Comment 478 for bug 1690085

Revision history for this message
In , willemdreyer (willemdreyer-linux-kernel-bugs) wrote :

(In reply to ValdikSS from comment #391)
> These lockups are probably not related to this bug. I've updated by Intel
> Sandy Bridge laptop to 4.17.5 from Fedora 28 repository and now I have
> random CPU lockups, too.
> 4.17.3 worked fine.

Please take a look at this report, it matches your description https://bugzilla.redhat.com/show_bug.cgi?id=1598989 The user that reported it also has an Intel CPU (Acer Aspire V3-771 from his attached screenshot).
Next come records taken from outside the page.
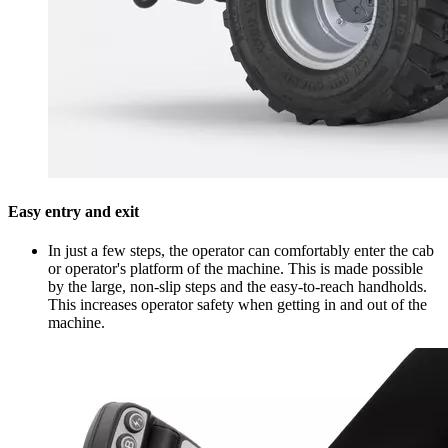
Easy entry and exit
In just a few steps, the operator can comfortably enter the cab
or operator's platform of the machine. This is made possible
by the large, non-slip steps and the easy-to-reach handholds.
This increases operator safety when getting in and out of the
machine.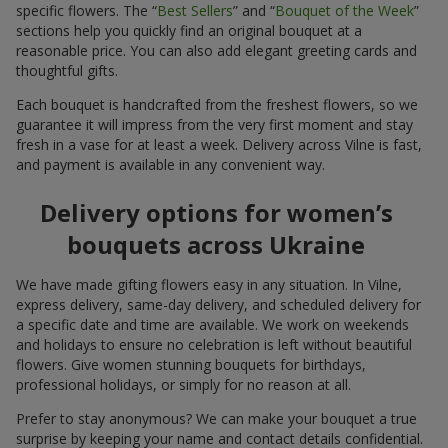
specific flowers. The “
Best Sellers
” and “
Bouquet of the Week
”
sections help you quickly find an original bouquet at a
reasonable price. You can also add elegant greeting cards and
thoughtful gifts.
Each bouquet is handcrafted from the freshest flowers, so we
guarantee it will impress from the very first moment and stay
fresh in a vase for at least a week. Delivery across Vilne is fast,
and payment is available in any convenient way.
Delivery options for women’s
bouquets across Ukraine
We have made gifting flowers easy in any situation. In Vilne,
express delivery, same-day delivery, and scheduled delivery for
a specific date and time are available. We work on weekends
and holidays to ensure no celebration is left without beautiful
flowers. Give women stunning bouquets for birthdays,
professional holidays, or simply for no reason at all.
Prefer to stay anonymous? We can make your bouquet a true
surprise by keeping your name and contact details confidential.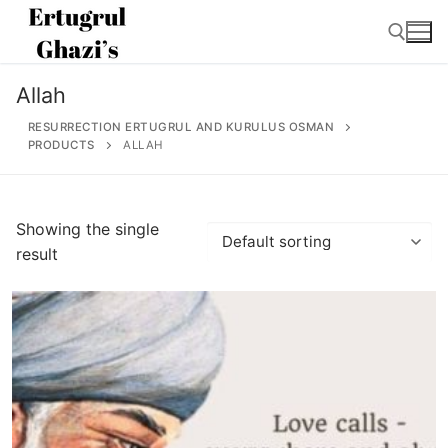
Skip
to
content
Allah
Search for:
RESURRECTION ERTUGRUL AND KURULUS OSMAN
PRODUCTS
ALLAH
Search
Showing the single
for:
result
Home
About
Ertugrul Ghazi
Shop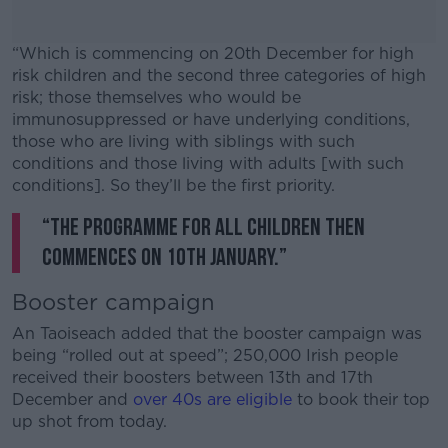
“Which is commencing on 20th December for high
risk children and the second three categories of high
risk; those themselves who would be
immunosuppressed or have underlying conditions,
those who are living with siblings with such
conditions and those living with adults [with such
conditions]. So they’ll be the first priority.
“The programme for all children then
#AD
commences on 10th January.”
Booster campaign
An Taoiseach added that the booster campaign was
Learn more
being “rolled out at speed”; 250,000 Irish people
received their boosters between 13th and 17th
December and
over 40s are eligible
to book their top
up shot from today.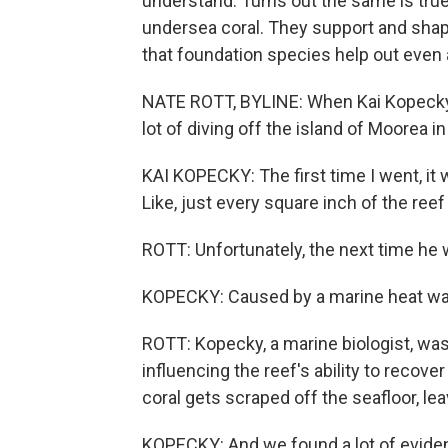
understand. Turns out the same is true
undersea coral. They support and sha
that foundation species help out even a
NATE ROTT, BYLINE: When Kai Kopecky w
lot of diving off the island of Moorea in
KAI KOPECKY: The first time I went, it w
Like, just every square inch of the reef
ROTT: Unfortunately, the next time he 
KOPECKY: Caused by a marine heat wave.
ROTT: Kopecky, a marine biologist, wa
influencing the reef's ability to recove
coral gets scraped off the seafloor, lea
KOPECKY: And we found a lot of eviden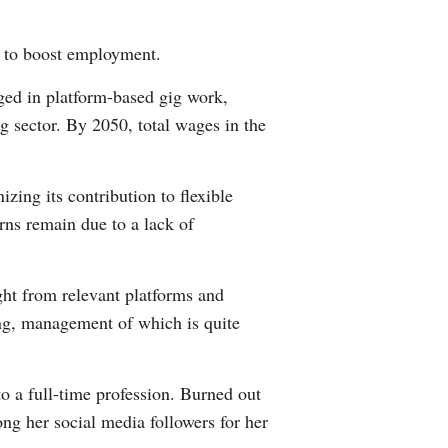
s to boost employment.
ged in platform-based gig work,
g sector. By 2050, total wages in the
zing its contribution to flexible
rns remain due to a lack of
ght from relevant platforms and
ling, management of which is quite
o a full-time profession. Burned out
g her social media followers for her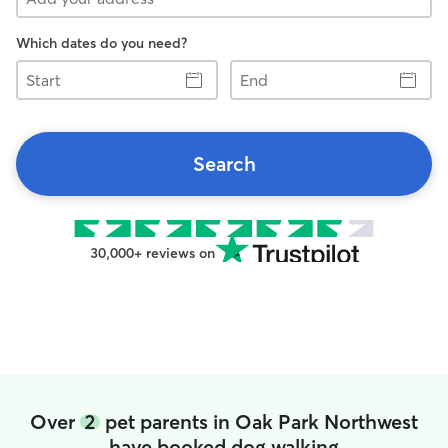
Which dates do you need?
Start
End
Search
30,000+ reviews on
Over
2
pet parents in Oak Park Northwest
have booked dog walking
I have experienced this issue once on one of my Ryzen systems running 4.17.6, could it be an unrelated problem? Another one https://bugzilla.redhat.com/show_bug.cgi?id=1598462

With regards to the original Ryzen Random Soft Lockup issue: I am witnessing it on every kernel that I have tested so far, ranging from kernel 4.10 through to 4.17.6. The frequency of the Ryzen soft lockup has increased since kernel >= 4.15 in my experience. It could just be a random effect as I am unaware of the cause of this problem.

I am running my machines at stock clocks and have the latest stable BIOS updates install as of today on a Ryzen 1700 w/ MSI PRIME X370-PRO, Ryzen 1800X w/ ASRock Fatal1ty X370 Professional Gaming, and finally my personal desktop Ryzen 1800X w/ X470 Taichi Ultimate w/ Seasonic 1000W Platinum PSU (Haswell ready). All of my CPUs are running microcode patch level 0x8001137

I can't find any correlation in workload, the issue occurs on web servers, VFIO gaming, even live USB sessions. I used the following (try) to provide insight.
journalctl -t kernel --no-pager | grep "soft lockup" | awk -F"!" '{print $2}' | sort -u
 [Compositor:4167]
 [kworker/10:1:18249]
 [kworker/1:3:418]
 [libvirtd:1226]
 [systemd:1]
 [Web Content:3505]

I have attempted CPU pinning, disabling ASLR completely. I have also tried isolating workloads in virtual machines that do not cross CCX units with hugepages (THP off). I am not an expert in knowledge of CCX, NUMA, Infinity Fabric, etc... I could have made a mistake in my test. That said, I am currently testing the "idle=nomwait" parameter in hope of getting better results, who knows perhaps even a stable system.